Murdoch's Bold Bid for Dow Jones May Ultimately Succeed
Rupert Murdoch's plan for world media domination may have hit a speed bump, but that is unlikely to prevent Dow Jones & Co., owner of the Wall Street Journal, from changing hands, and it may end up in Murdoch's after all. Although the Bancroft family, which controls more than 50 percent of the stock of Dow Jones, last night rejected the unsolicited $5 billion offer from Murdoch's News Corp., analysts believe the bid could spark an auction for the century-old newspaper publisher and ultimately bring about its sale.
"The Bancroft family has control, but there can be a limit to their ability to say no," says Lawrence Haverty, an associate portfolio manager at Gamco Investors, which owns Dow Jones stock. "Dow Jones is a minnow in the shark pool, besieged on all sides by competitors who have vastly more resources than it does."

The Washington Post Co., Gannett Co., and Google, all of which have refused to comment on the deal, are among the companies analysts mention as possible suitors for Dow Jones. However, analysts are quick to point out that News Corp.'s bid, at $60 a share, or a premium of 65 percent over Dow Jones's stock price at the time of the offer, could be hard to beat. "News Corp.'s offer is at such a big premium that it could be difficult to come in on top of it," says Rick Edmonds, a newspaper industry analyst at the Poynter Institute in St. Petersburg, Fla.
The offer, which sent Dow Jones stock into orbit yesterday and boosted other media company shares as well, comes at a time when newspaper companies are struggling. Neither the recent sale of Knight Ridder nor Tribune Co. brought in the kind of premiums Murdoch is offering. The bid by News Corp., which owns the Fox Network, MySpace.com, Twentieth Century Fox, and the New York Post among many other properties, is higher than the company's stock price has been in the past five years.

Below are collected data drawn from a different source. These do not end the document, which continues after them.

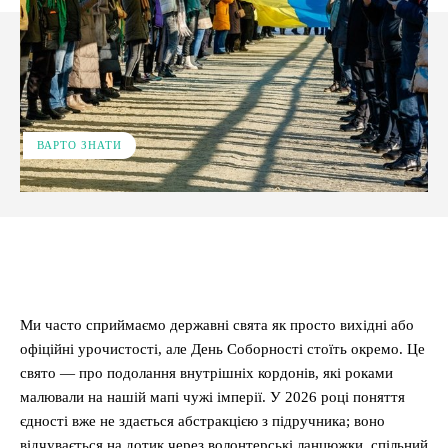
ВАРТО ЗНАТИ
Facebook
X
Pinterest
WhatsApp
Ми часто сприймаємо державні свята як просто вихідні або
офіційні урочистості, але День Соборності стоїть окремо. Це
свято — про подолання внутрішніх кордонів, які роками
малювали на нашій мапі чужі імперії. У 2026 році поняття
єдності вже не здається абстракцією з підручника; воно
відчувається на дотик через волонтерські ланцюжки, спільний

Murdoch has long had his eye on Dow Jones, which in addition to the Journal owns the WSJ.com website, Dow Jones Newswires, and Barron's. The company currently generates 30 percent of its revenues online and is expected to increase that to 50 percent by 2009. So, while the Journal would be a trophy for the Australian media baron, much as is the Times of London, Dow Jones would also give him a big boost on the Internet and when he launches the Fox business channel later this year. Its main competitor will be CNBC, which has a partnership with Dow Jones through 2012 and broke the news of the News Corp. bid. "This is a classic Rupert move," says Haverty. "Big and bold. Not small."
Speaking on the Fox News Channel before the Bancroft family's rejection was made public, Murdoch, 76, said he hadn't heard back from the family directly and that he expected to meet with the Bancrofts in a few weeks. "There is plenty of time," he said in an interview. "We will take it calmly and hope that they take it calmly and will think about it."
The Bancrofts, who have controlled the company for more than 100 years, aren't front-line managers and have always preferred to stay out of the spotlight. "There's definitely a family attachment to the business," says Edmonds. "But does that outweigh a very attractive exit strategy? If this were a broadly held public company, it would be a slam-dunk."